Omeka Database Schema
As you can see, the Azure Database for MySQL is actually a host to multiple "databases". Alternate terms for a database in this sense may be Tablespace or Schema. For the purposes of our discussion here we are going to use the term Schema to refer to the MySQL database that an instance of Omeka uses.
You will see that the CHCMySQL server has several schemas. The two of interest for us are:
- Omeka: Schema for the production instance
- Omeka_Alt: Schema for the Stage instance
Connecting Omeka to a Database
Part of setting up or restoring an Omeka instance involves connecting the instance to a mySQL database. If you are setting up a new instance of CDASH, you will need to create a schema in a MySQL server, and point to it using the config/database.ini file that exists in the persist/config folder.
Use MySQL Workbench to explore and manage tables and schemas
Azure's tools for backing up and exporting databases are very coarse grained. If you want to explore tables and import/export individual schemas then you should use MySQL Workbench
MySQL Backup
It is useful to know that our CHCMySQL database automatically stores a complete backup every day. The snapshots are saved for 30 days. Any snapshot can be restored to a new Azure MySQL server. The illustration below shows the details and backup / restore functions at CHCMySQL -> Settings -> Backup Restore as shown below:
Cloning a new Empty Instance of CHCOmeka
Creating a completely new empty instance of the CHCOmeka web app is a useful exercise and also a way to make a new stage instance.
- Create a new Web App for Linux in Azure
- Use the web app deployment tools to choose the latest CDASH docker image.
- Create a new file share for persistent files. The contents for this file share can be copied from the existing chcpersist file share, but do not copy the files directory. Instead, create an empty Files directory in your new persist file share.
- Mount the new persist file share onto your new app service as /var/www/html/persist.
- Create a new Omeka tablespace in an Azure MySQL Database Server. YOu can create this by importing the initial CDASH schema that has been saved to CHCProdOffline file share in the db_exports folder.
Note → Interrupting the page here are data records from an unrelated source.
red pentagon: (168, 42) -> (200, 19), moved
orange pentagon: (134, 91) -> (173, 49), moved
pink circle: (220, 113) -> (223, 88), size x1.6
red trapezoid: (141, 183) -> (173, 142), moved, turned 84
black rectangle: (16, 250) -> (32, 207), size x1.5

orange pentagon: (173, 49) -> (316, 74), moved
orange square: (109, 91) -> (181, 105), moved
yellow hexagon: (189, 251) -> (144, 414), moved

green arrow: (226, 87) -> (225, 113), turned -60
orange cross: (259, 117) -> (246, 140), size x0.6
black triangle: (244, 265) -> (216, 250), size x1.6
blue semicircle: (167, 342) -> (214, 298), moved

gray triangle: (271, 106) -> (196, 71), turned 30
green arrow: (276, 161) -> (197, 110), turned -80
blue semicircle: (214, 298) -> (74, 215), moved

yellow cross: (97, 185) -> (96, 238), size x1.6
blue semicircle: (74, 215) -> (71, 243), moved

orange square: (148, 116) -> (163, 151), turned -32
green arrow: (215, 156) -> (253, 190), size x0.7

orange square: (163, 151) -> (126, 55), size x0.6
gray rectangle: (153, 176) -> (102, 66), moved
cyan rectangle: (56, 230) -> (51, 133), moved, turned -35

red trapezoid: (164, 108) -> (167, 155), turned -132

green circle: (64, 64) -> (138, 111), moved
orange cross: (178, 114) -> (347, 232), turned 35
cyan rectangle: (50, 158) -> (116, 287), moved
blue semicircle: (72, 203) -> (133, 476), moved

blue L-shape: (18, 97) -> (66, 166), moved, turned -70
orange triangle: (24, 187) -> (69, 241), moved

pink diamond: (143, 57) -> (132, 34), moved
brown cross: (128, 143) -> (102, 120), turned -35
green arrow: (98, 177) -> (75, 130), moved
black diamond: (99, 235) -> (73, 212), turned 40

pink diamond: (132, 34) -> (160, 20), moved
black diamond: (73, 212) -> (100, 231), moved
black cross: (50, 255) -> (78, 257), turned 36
Note that the CDASH Schema does not need to be named Omeka. Be careful that you don't wipe out the production Omeka schema!
- Modify the database.ini file to point to your new mySQL schema.
- Point your browser at the new CDASH instance. Omeka will ask you to log in. If you can't find your login credentials, check the CDASH memo in your local admin wiki.
Recovering a Prior State of CDASH from Azure Backups
Recovering a former state of a CDASH instance is similar to creating a new empty CDASH instance, except that if your recovery state was built on the same docker image that is currently in use, you can save yourself the trouble of creating a brand new web application by simply creating a new Deployment Slot on the existing CDASH web app.
- Create a new deployment slot for the CHCOmeka web app.
- Figure out what date and time you need to restore. If media files have been uploaded in the period covered since the chosen date and time, then you must recover the CHC Persist file share. In particular, you need to recover the contents of the persist/files directory. If you don't need to restore media, then you can skip the next two steps.
- Restore the CHCPersist file share as a new file share in an existing storage account.
- Mount the new persist file share to the CDASH web app as /var/www/html/persist.
- Restore the CHCMySql database server to a new Azure Database for MySQL.
- Modify the config/database.ini file in your newly restored persist file share to point to the newly restored schema.
- Point your browser at your new deployment slot.